John Hegley wears glasses. They are the thick-framed type that combine with his quiff to give him a slightly Morrissey-esque, Eighties-student look. As he gets older, this style seems to be morphing into something a bit more like a schoolteacher. He comes on stage with a nice red Fender Telecaster strung over his shoulder, accompanied by a small rock band, including two backing singers/saxophonists who look like Liberal Democrat MPs.
John Hegley is proud of his glasses. After the first three or four numbers, I was concerned that the entire set was going to be about them. But thankfully, he does diversify into poems and songs about Guillemots, Amoebae, and Jesus.
John Hegley has a fabulously deadpan vocal delivery when he's singing, delivering his poems, or tackling hecklers (who last night included, I'm ashamed to say, your Daily Info reviewer, who was brutally rebuffed when requesting the song 'The Famous Hats of Luton'.) I'm trying to work out if his performing voice has dropped an octave, a bit like Lenoard Cohen's did in the Eighties.
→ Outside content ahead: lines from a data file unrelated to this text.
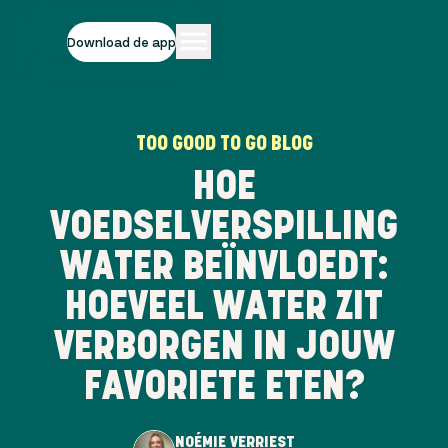
Download de app
TOO GOOD TO GO BLOG
HOE
VOEDSELVERSPILLING
WATER BEÏNVLOEDT:
HOEVEEL WATER ZIT
VERBORGEN IN JOUW
FAVORIETE ETEN?
NOÉMIE VERRIEST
His poems and songs transmit a real joy for finding words that scan and rhyme, and also a love of repetition. Particularly of the word glasses. My sole gripe about his set was that it was a bit too short.
Very honourable mention must go to the support act, Oxford's own poetry/reggae/world music collective 'Inflatable Buddha'. They were great. Frontman Steve Larkin sings, performs poetry, uses his mandolin as an electric guitar, and pulls lots of funny faces. Highlights last night included a reggae number sung by their double-bass player, Susanna Starling, and a version of the Bee Gees' 'I Started a Joke' – not quite up there with Faith no More, but still pretty cool.
Inflatable Buddha's EP 'The Red EP' (first in a series of several) is now available via www.myspace.com/inflatablebuddha.